Rasho Chuko told KirkukNow that, every IDP used to receive 11 thousand Iraqi Dinars (USD 10) every two months from a company contracted by the World Food Program (WFP), but they do not receive the aid anymore.
“We at least were able to purchase some goods with that amount; we currently don’t have that. Our living condition is getting worse day by day. If the situation continues like that, a catastrophe will probably happen,” he added.
Meanwhile, the Iraqi Ministry of Displacement and Migration has established a Crisis Cell to provide the IDPs with basic food rations and other supplies.
Ismail Mohammed, the deputy governor of Duhok for IDPs affairs, said that, “we are aware of such problems, we have talked to the WFP and the aid distributor company so that we together find a solution to deliver the financial aid to the IDPs.”

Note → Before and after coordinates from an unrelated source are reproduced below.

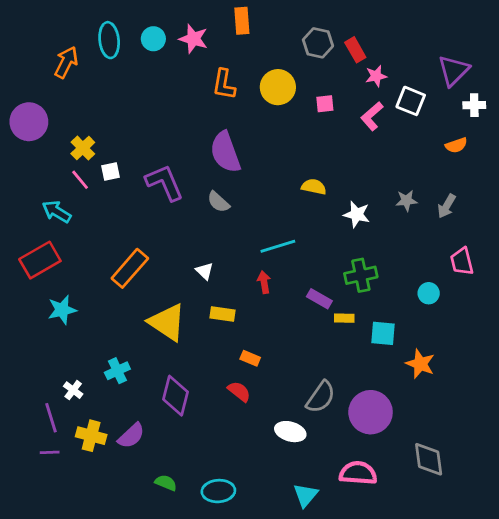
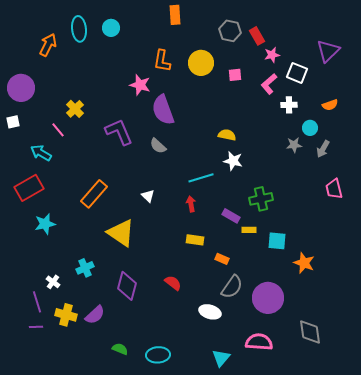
pink star: (193, 39) -> (140, 85), moved
white cross: (474, 105) -> (289, 105), moved
yellow cross: (83, 148) -> (75, 109), moved
white square: (110, 172) -> (13, 122), moved
white star: (357, 214) -> (233, 161), moved
cyan circle: (429, 293) -> (310, 128), moved
yellow rectangle: (223, 314) -> (195, 240), moved
orange rectangle: (250, 358) -> (222, 259), moved

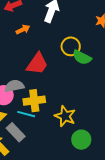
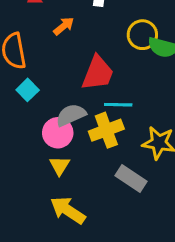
cyan line: (26, 114) -> (118, 105), moved
gray rectangle: (16, 132) -> (131, 179), moved

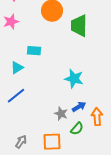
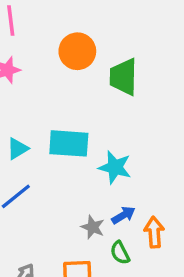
cyan rectangle: (34, 51) -> (69, 143), moved, size x1.6
green semicircle: (77, 129) -> (120, 253), turned 112

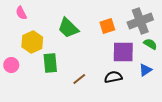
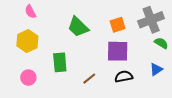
yellow hexagon: (32, 42) -> (27, 41), moved
purple square: (123, 52) -> (118, 51), moved
pink circle: (11, 65) -> (28, 78), moved

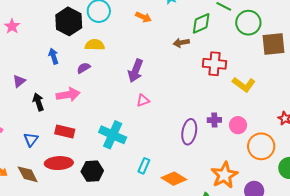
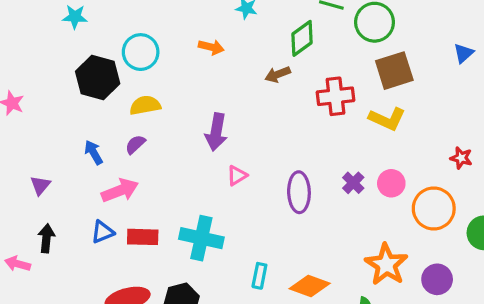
brown square: (274, 44) -> (394, 71), moved
blue arrow: (54, 56) -> (93, 152), moved
black arrow: (38, 102) -> (46, 238), moved, turned 36
purple cross: (214, 120) -> (353, 183), turned -32
red rectangle: (65, 131) -> (143, 237), moved
purple ellipse: (189, 132) -> (299, 192), moved
blue triangle: (31, 139) -> (103, 232), moved, turned 42

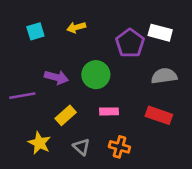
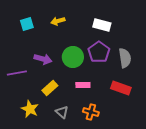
white rectangle: (160, 33) -> (102, 25), moved
purple pentagon: (130, 43) -> (99, 52), moved
gray semicircle: (164, 76) -> (125, 58), turned 90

The number of people officially identified as infected with coronavirus in Iraq is more than one thousand and 500 cases. The partial coronavirus lockdown continues nationwide; however, so far no coronavirus case has been recorded in the IDP.
We neither work nor do we receive financial support from the organizations to buy food and other basic needs
Sahr Qwlw, who lives in Khanki camp in Duhok, used to work before the spread of coronavirus and earned 15 to 20 thousand Iraqi Dinars per day. “Now, we neither work nor do we receive financial support from the organizations to buy food and other basic needs.”
Hundreds of IDPs who used to work outside the camps and in the other Iraq provinces have recently reunited with their families after nearly two months of national lockdown.
The United Nations High Commissioner for Refugee (UNHCR) have continued to support the IDPs through its local partner organizations. Rawaj Haji, the spokesperson of the Barzani Charity Foundation (BCF), said, “due to the coronavirus outbreak, the (UNHCR) in cooperation with our foundation provides each IDP and Refugee family with USD200.”
There are more than 787 thousand IDPs only in the Iraqi Kurdistan Region. The IDPs are of different ethnic and religious minorities and backgrounds; 208 thousand of them live in 28 camps, which costs Kurdistan Regional Government (KRG) two million and USD 700 thousand per day, according to the Joint Crisis Center, the KRG Ministry of Interior.
Six million Iraqis, an equivalent to 15 percent of the country’s population, were displaced between Mid-2014 to 2017 due to the ISIS advance and retaking those areas by the Iraqi forces. Many of those IDPs still live in camps to the lack of basic services and unstable security situation in their home towns.